Ada yang salah pada cerita seperti itu, latarnya tidak
tajam, tidak jelas. Di samping latar waktu dan tempat yang harus jelas, kita
harus memberikan latar-latar yang lain yang membenarkan dan memberikan
kesaksian bahwa disanalah terjadinya peristiwa itu.
Warna Lokal
Warna lokal yang tajam memberikan
gambaran dan tempat terjadinya peristiwa, tetapi juga sosial budaya serta semua
hal-hal yang kita bicarakan di atas. Sedemikian rupa sehingga cerita yang sama
tidak bisa terjadi di tempat lain, atau pada waktu lain. Penulis memasukan dialek
setempat, terutama di dalam percakapan atau dialog diantara tokoh-tokoh di
dalam cerita itu. Warna lokal yang utuh, yang tajam. Biasanya dinilai para
kritikus sastra sebagai faktor yang positif. Namun harus dijaga jangan sampai
karena kebanyakan bahasa setempat, dialog cerita itu menjadi tidak lagi
dimengerti oleh pembaca, atau menimbulkan salah pengertian.
Kisi-kisi
Untuk sebuah novel yang melibatkan banyak tokoh,
kisi-kisi ini dapat dibuat lebih besar dan lebih teliti lagi. Segala informasi
mengenai latar belakang dapat pula disisipkan di dalam kisi-kisi ini serta
disinggung-singgung di dalam cerita sehingga terasa ada kaitan cerita itu
dengan perjalanan sejarah. Kaitan unsur-unsur sejarah dan unsur-unsur lain ke
dalam sebuah narasi fiktif seperti ini kadang-kadang dinamakan pula referensi,
acuan, atau di dalam bahasa inggris, reference atau kerangka acuan.
Posisi Narator
Dalam sebuah narasi tentulah ada yang bercerita, yang
menceritakan kepada kita apa saja yang terjadi. Dengan sendirinya apa yang kita
dapatkan dari cerita itu adalah apa-apa yang dilihat, didengar, serta dialami
oleh ‘aku’ itu. Jalan pikiran, pergolakan perasaan, dugaan dan kesimpulan yang
di hidangkan pun berasal dari ‘aku; itu juga. Jadi narator dalam cerita ini
adalah pelaku utama. Narasi seperti itu sering disebut sebagai narasi dengan posisi
‘orang pertama’ atau ‘aku-an’. Diantara ujung lain kita temukan cerita yang
naratornya tidak kelihatan, tetapi juga dia mengetahui semua peristiwa. Semua perasaan
dan pikiran semua tokoh di dalam cerita itu. Cerita seperti itu selalu memakai
bentuk orang ketiga: ‘ dia ‘. posisi narator disini adalah seperti Tuhan yang
serba tahu.
Ada ‘aku-an’ yang bukan tokoh utama, adapula ‘akua-n’
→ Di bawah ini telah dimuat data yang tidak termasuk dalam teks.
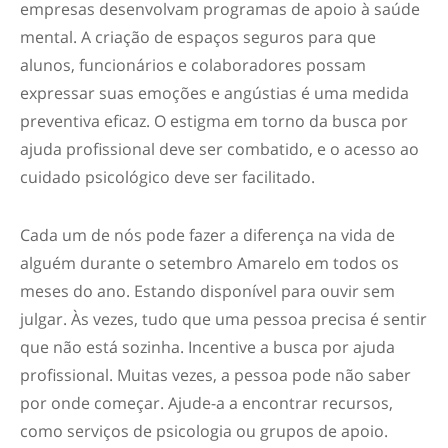
empresas desenvolvam programas de apoio à saúde
mental. A criação de espaços seguros para que
alunos, funcionários e colaboradores possam
expressar suas emoções e angústias é uma medida
preventiva eficaz. O estigma em torno da busca por
ajuda profissional deve ser combatido, e o acesso ao
cuidado psicológico deve ser facilitado.
Cada um de nós pode fazer a diferença na vida de
alguém durante o
setembro Amarelo
em todos os
meses do ano. Estando disponível para ouvir sem
julgar. Às vezes, tudo que uma pessoa precisa é sentir
que não está sozinha. Incentive a busca por ajuda
profissional. Muitas vezes, a pessoa pode não saber
por onde começar. Ajude-a a encontrar recursos,
como serviços de psicologia ou grupos de apoio.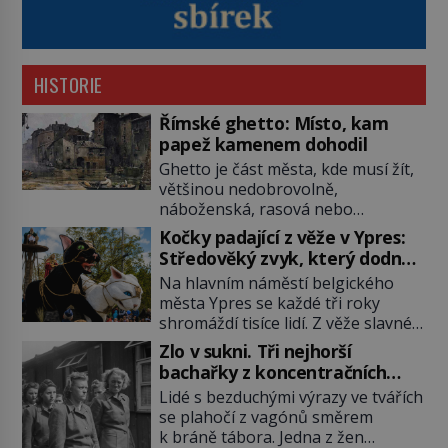
HISTORIE
Římské ghetto: Místo, kam
papež kamenem dohodil
Ghetto je část města, kde musí žít,
většinou nedobrovolně,
náboženská, rasová nebo
národnostní menšina obyvatel.
Kočky padající z věže v Ypres:
Bohaté historické zkušenosti mají s
Středověký zvyk, který dodnes
takovým životem Židé. Už od
budí rozpaky
Na hlavním náměstí belgického
středověku jsou totiž v každou
města Ypres se každé tři roky
chvíli nuceni v nějakém žít. Mezi ty
shromáždí tisíce lidí. Z věže slavné
nejslavnější patří i římské ghetto
tržnice létají do davu kočky, diváci
založené v roce 1555. Pokud jde o
Zlo v sukni. Tři nejhorší
jásají a snaží se je chytit. Naštěstí
vztah k Židům, nemá se Řím čím
bachařky z koncentračních
už nejde o živá zvířata, ale jenom o
chlubit. […]
táborů
Lidé s bezduchými výrazy ve tvářích
plyšové suvenýry. Kdysi to ale bylo
se plahočí z vagónů směrem
jinak. Tato veselá podívaná
k bráně tábora. Jedna z žen
připomíná jeden z nejpodivnějších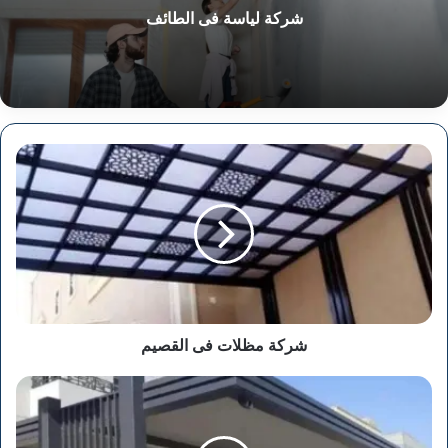
شركة لياسة فى الطائف
شركة
مظلات
فى
القصيم
شركة مظلات فى القصيم
شركة
مظلات
فى
القطيف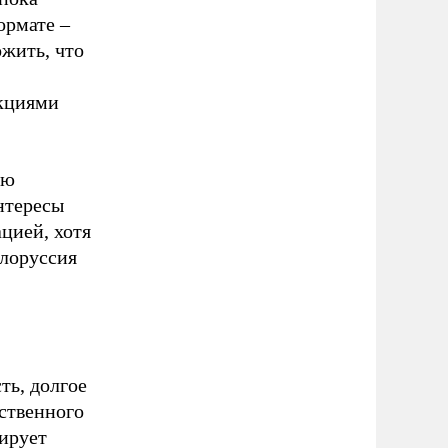
ормате –
жить, что
нкциями
ью
нтересы
цией, хотя
елоруссия
ть, долгое
нственного
рирует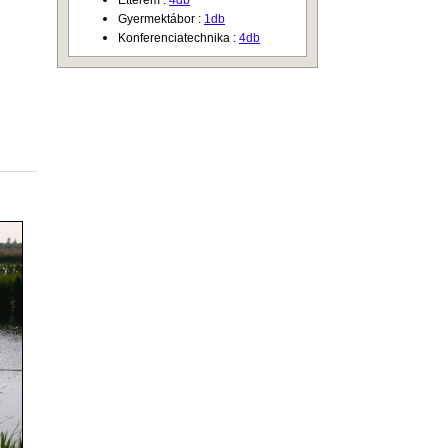
Étterem :
4db
Gyermektábor :
1db
Konferenciatechnika :
4db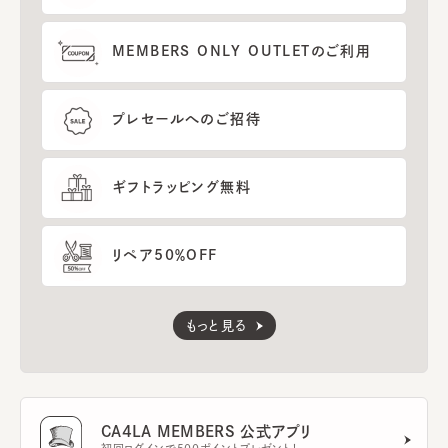
MEMBERS ONLY OUTLETのご利用
プレセールへのご招待
ギフトラッピング無料
リペア50％OFF
もっと見る
CA4LA MEMBERS 公式アプリ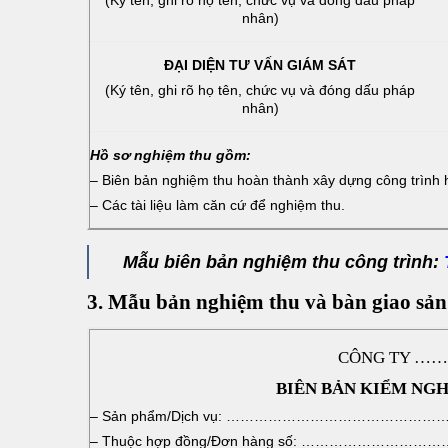
nhân)
ĐẠI DIỆN TƯ VẤN GIÁM SÁT
(Ký tên, ghi rõ họ tên, chức vụ và đóng dấu pháp
nhân)
Hồ sơ nghiệm thu gồm:
– Biên bản nghiệm thu hoàn thành xây dựng công trình 
– Các tài liệu làm căn cứ để nghiệm thu.
Mẫu biên bản nghiệm thu công trình:
3. Mẫu bản nghiệm thu và bàn giao sả
CÔNG TY
BIÊN BẢN KIỂM NGH
– Sản phẩm/Dịch vụ: ……………………………
– Thuộc hợp đồng/Đơn hàng số: …………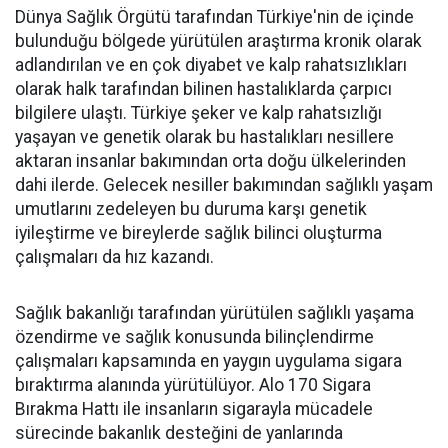
Dünya Sağlık Örgütü tarafından Türkiye'nin de içinde
bulunduğu bölgede yürütülen araştırma kronik olarak
adlandırılan ve en çok diyabet ve kalp rahatsızlıkları
olarak halk tarafından bilinen hastalıklarda çarpıcı
bilgilere ulaştı. Türkiye şeker ve kalp rahatsızlığı
yaşayan ve genetik olarak bu hastalıkları nesillere
aktaran insanlar bakımından orta doğu ülkelerinden
dahi ilerde. Gelecek nesiller bakımından sağlıklı yaşam
umutlarını zedeleyen bu duruma karşı genetik
iyileştirme ve bireylerde sağlık bilinci oluşturma
çalışmaları da hız kazandı.
Sağlık bakanlığı tarafından yürütülen sağlıklı yaşama
özendirme ve sağlık konusunda bilinçlendirme
çalışmaları kapsamında en yaygın uygulama sigara
bıraktırma alanında yürütülüyor. Alo 170 Sigara
Bırakma Hattı ile insanların sigarayla mücadele
sürecinde bakanlık desteğini de yanlarında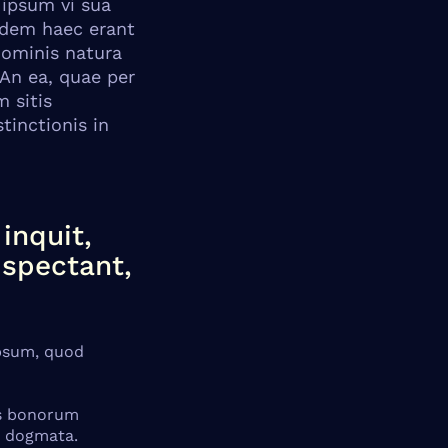
 ipsum vi sua
idem haec erant
hominis natura
 An ea, quae per
 sitis
tinctionis in
inquit,
 spectant,
ipsum, quod
bus bonorum
a dogmata.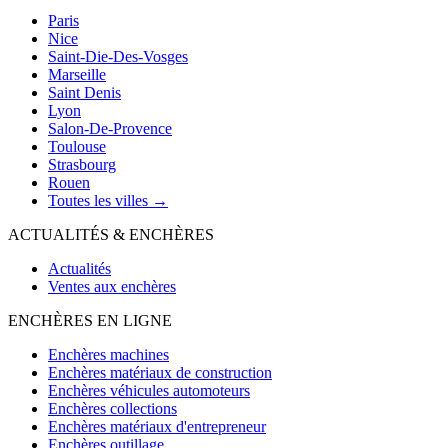
Paris
Nice
Saint-Die-Des-Vosges
Marseille
Saint Denis
Lyon
Salon-De-Provence
Toulouse
Strasbourg
Rouen
Toutes les villes →
ACTUALITÉS & ENCHÈRES
Actualités
Ventes aux enchères
ENCHÈRES EN LIGNE
Enchères machines
Enchères matériaux de construction
Enchères véhicules automoteurs
Enchères collections
Enchères matériaux d'entrepreneur
Enchères outillage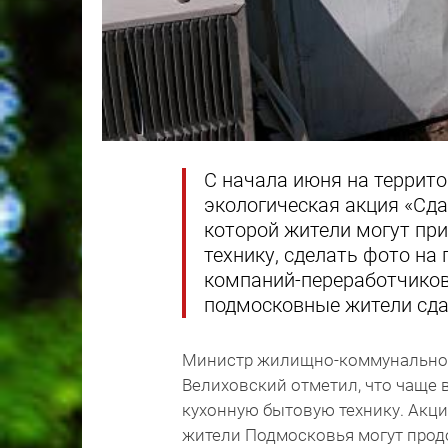
С начала июня на террит
экологическая акция «Сда
которой жители могут пр
технику, сделать фото на
компаний-переработчиков
подмосковные жители сдал
Министр жилищно-коммунальног
Велиховский отметил, что чаще 
кухонную бытовую технику. Акци
жители Подмосковья могут прод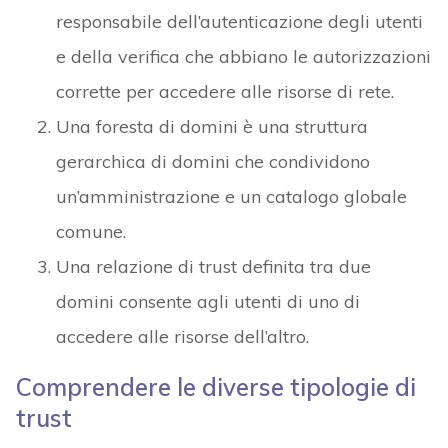
responsabile dell’autenticazione degli utenti
e della verifica che abbiano le autorizzazioni
corrette per accedere alle risorse di rete.
Una foresta di domini è una struttura
gerarchica di domini che condividono
un’amministrazione e un catalogo globale
comune.
Una relazione di trust definita tra due
domini consente agli utenti di uno di
accedere alle risorse dell’altro.
Comprendere le diverse tipologie di
trust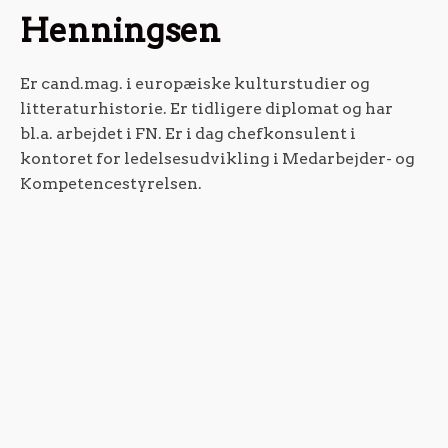
Henningsen
Er cand.mag. i europæiske kulturstudier og
litteraturhistorie. Er tidligere diplomat og har
bl.a. arbejdet i FN. Er i dag chefkonsulent i
kontoret for ledelsesudvikling i Medarbejder- og
Kompetencestyrelsen.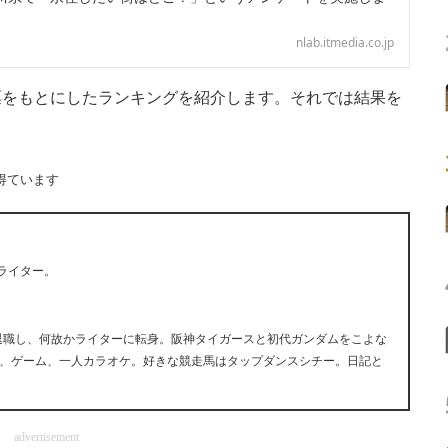
nlab.itmedia.co.jp
をもとにしたランキングを紹介します。それでは結果を
得ています
ライター。
早期退職し、何故かライターに転身。阪神タイガースと初代ガンダムをこよな
、ゲーム、一人カラオケ。好きな競走馬はタップダンスシチー。日記と
advertisement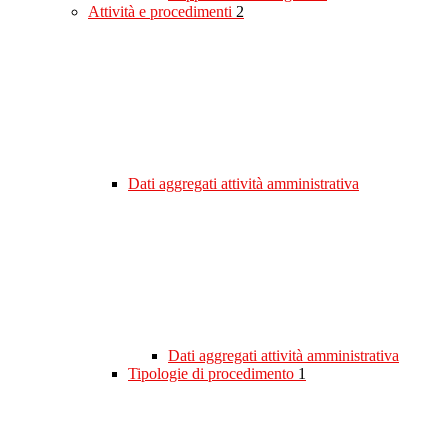
Attività e procedimenti
2
Dati aggregati attività amministrativa
Dati aggregati attività amministrativa
Tipologie di procedimento
1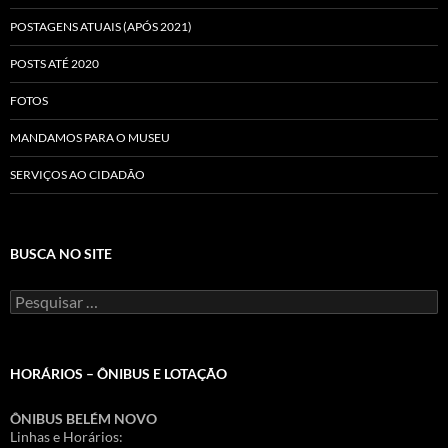
POSTAGENS ATUAIS (APÓS 2021)
POSTS ATÉ 2020
FOTOS
MANDAMOS PARA O MUSEU
SERVIÇOS AO CIDADÃO
BUSCA NO SITE
Pesquisar
por:
HORÁRIOS – ÔNIBUS E LOTAÇÃO
ÔNIBUS BELÉM NOVO
Linhas e Horários: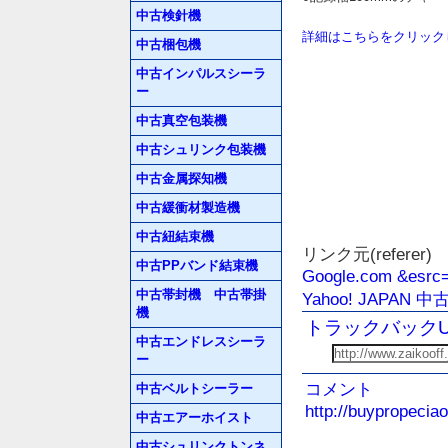
中古検針機
詳細はこちらをクリック
中古梱包機
中古インパルスシーラ
ー
中古真空包装機
中古シュリンク包装機
中古金属探知機
中古緩衝材製造機
中古紐結束機
リンク元(referer)
中古PPバンド結束機
Google.com &esrc
中古帯封機 中古帯掛
Yahoo! JAPAN
機
トラックバックU
中古エンドレスシーラ
ー
コメント
中古ベルトシーラー
http://buypropecia
中古エアーホイスト
中古シュリンクトンネ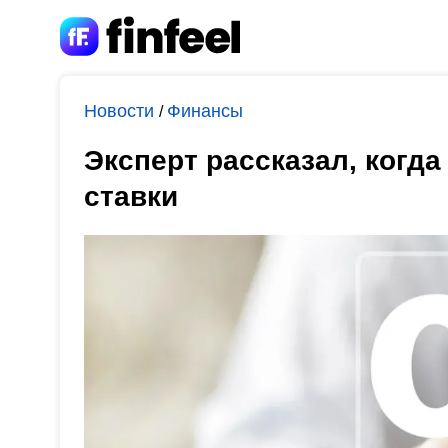
Новости
Финансы
/
Эксперт рассказал, когд
ставки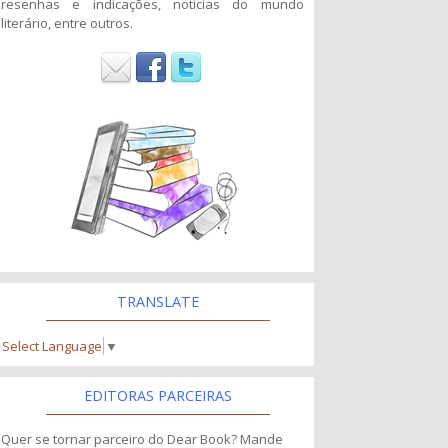
resenhas e indicações, noticias do mundo
literário, entre outros.
TRANSLATE
Select Language
▼
EDITORAS PARCEIRAS
Quer se tornar parceiro do Dear Book? Mande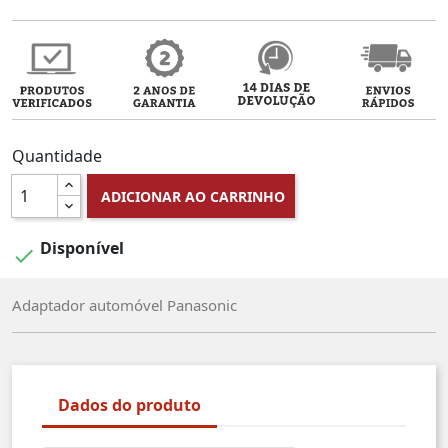
Quantidade
ADICIONAR AO CARRINHO
Disponível

Adaptador automóvel Panasonic
Dados do produto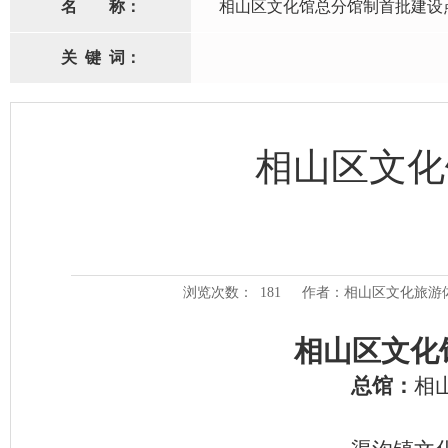
名
称：
相山区文化馆总分馆制首批建设
关
键
词：
相山区文化
浏览次数：
181
作者：相山区文化旅游
相山区文化
总馆：
相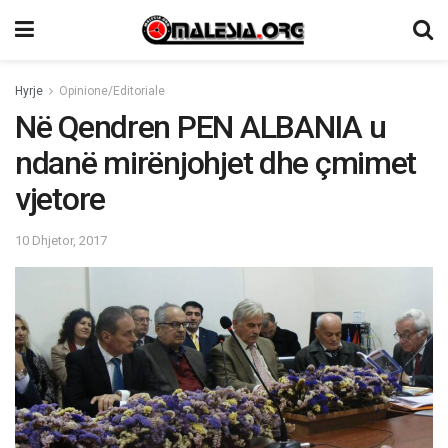
Hyrje
Opinione/Editoriale
Në Qendren PEN ALBANIA u
ndanë mirënjohjet dhe çmimet
vjetore
10 Dhjetor, 2017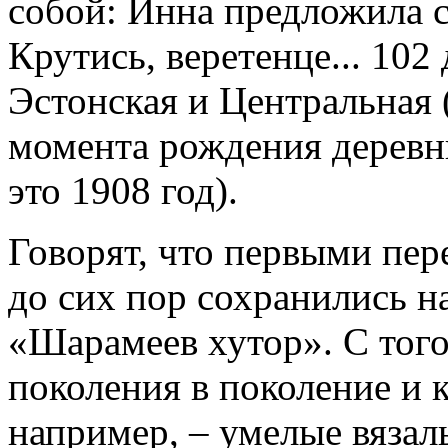
собой: Инна предложила со
Крутись, веретенце... 102
Эстонская и Центральная (
момента рождения деревни
это 1908 год).
Говорят, что первыми пер
до сих пор сохранились н
«Шарамеев хутор». С того
поколения в поколение и 
например, – умелые вяза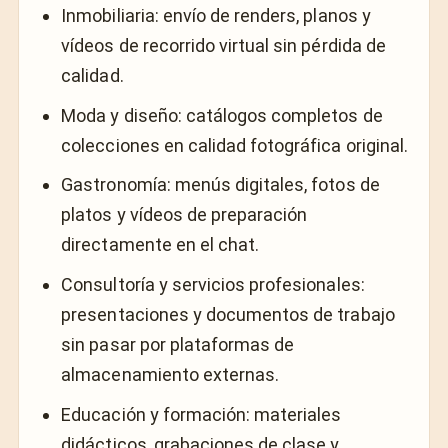
Inmobiliaria: envío de renders, planos y
vídeos de recorrido virtual sin pérdida de
calidad.
Moda y diseño: catálogos completos de
colecciones en calidad fotográfica original.
Gastronomía: menús digitales, fotos de
platos y vídeos de preparación
directamente en el chat.
Consultoría y servicios profesionales:
presentaciones y documentos de trabajo
sin pasar por plataformas de
almacenamiento externas.
Educación y formación: materiales
didácticos, grabaciones de clase y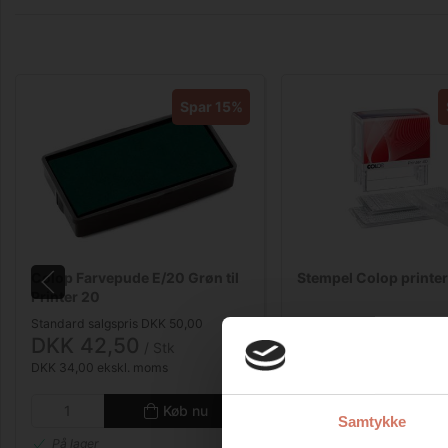
Spar 15%
Colop Farvepude E/20 Grøn til
Stempel Colop printer
Printer 20
Standard salgspris DKK 50,00
Standard salgspris DKK 4
DKK 42,50
DKK 377,19
/ Stk
/ Stk
DKK 34,00 ekskl. moms
DKK 301,75 ekskl. moms
Køb nu
Kø
Samtykke
På lager
På lager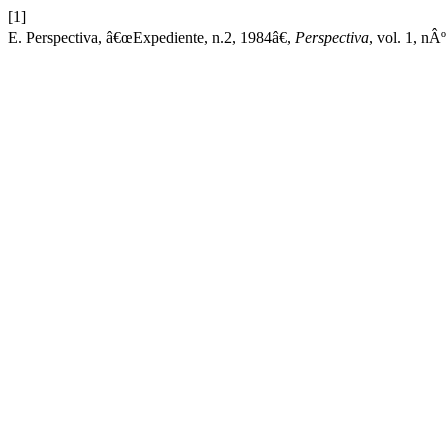
[1]
E. Perspectiva, â€œExpediente, n.2, 1984â€,
Perspectiva
, vol. 1, nÂº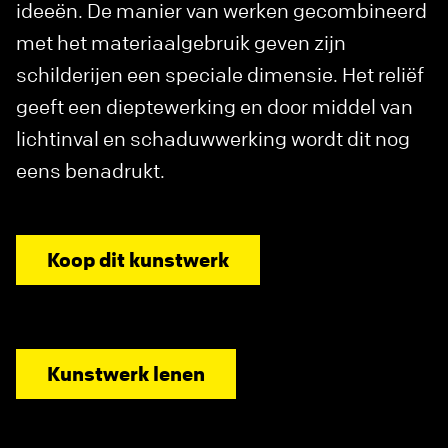
ideeën. De manier van werken gecombineerd
met het materiaalgebruik geven zijn
schilderijen een speciale dimensie. Het reliëf
geeft een dieptewerking en door middel van
lichtinval en schaduwwerking wordt dit nog
eens benadrukt.
Koop dit kunstwerk
Kunstwerk lenen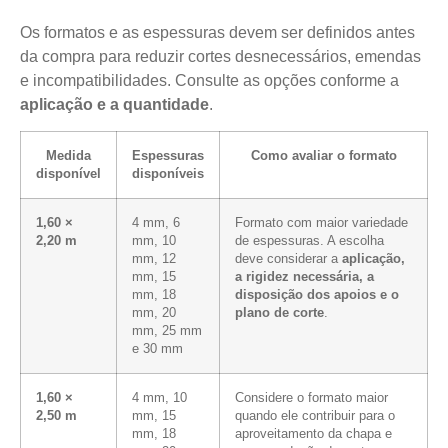
Os formatos e as espessuras devem ser definidos antes
da compra para reduzir cortes desnecessários, emendas
e incompatibilidades. Consulte as opções conforme a
aplicação e a quantidade
.
Medida
Espessuras
Como avaliar o formato
disponível
disponíveis
1,60 ×
4 mm, 6
Formato com maior variedade
2,20 m
mm, 10
de espessuras. A escolha
mm, 12
deve considerar a
aplicação,
mm, 15
a rigidez necessária, a
mm, 18
disposição dos apoios e o
mm, 20
plano de corte
.
mm, 25 mm
e 30 mm
1,60 ×
4 mm, 10
Considere o formato maior
2,50 m
mm, 15
quando ele contribuir para o
mm, 18
aproveitamento da chapa e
yang hanya menceritakan kembali apa yang didengarnya dari orang lain. Ada ‘aku-an’
yang bergantian: pada satu bab si ‘A’ yang menjai ‘aku’, pada bab lain, cerita
dilanjutkan oleh si ‘B’. Pada bab berikutnya bisa si’C’, atau mungkin kembali
ke si ‘A’ mendapat giliran menjadi ‘aku’, yang melanjutkan cerita.
Gaya Kilas-balik
Diantara gaya-gaya baru yang diciptakan para penulis
sesudah Aristoteles, agaknya gaya kilas-balik merupakan yang cukup besdar
jumlah penggemarnya. Gaya ini berusaha ‘menyeret’ pembacanya langsung memasuki
inti permasalahan cerita. Biasanya cerita dimulai dekat menjalang klimaks,
sesudah klimaks langsung tiba akhir cerita yang sebaiknya disingkat saja. Namun,
pada jarak yang singkat antara saat “dekat menjelang klimaks” dan “akhir” itu,
semuanya diceritakan dalam bentuk kilas-balik, sorot balik, atau flash-back. Sesudah
berkilas balik baru kita ceritakan klimaks-nya kemudian diikuti dengan akhir
cerita realisme dan romantisme.
Kedua istilah itu biasanya lebih dikaitkan dengan isi
narasi itu secara keseluruhan, alur atau plot, serta seluruh latar-latarnya. Sebuah
narasi yang realistis akan mencoba melukiskan kehidupan sebagai mana adanya
tanpa diusahakan agar terasa glamour, yang romantis tentu saja semua yang
sebaliknya dari itu demi jalan cerita logika kehidupan sebagaimana adanya itu
dibengkokan, dibumbui glamour, serta dititipi pesan moral.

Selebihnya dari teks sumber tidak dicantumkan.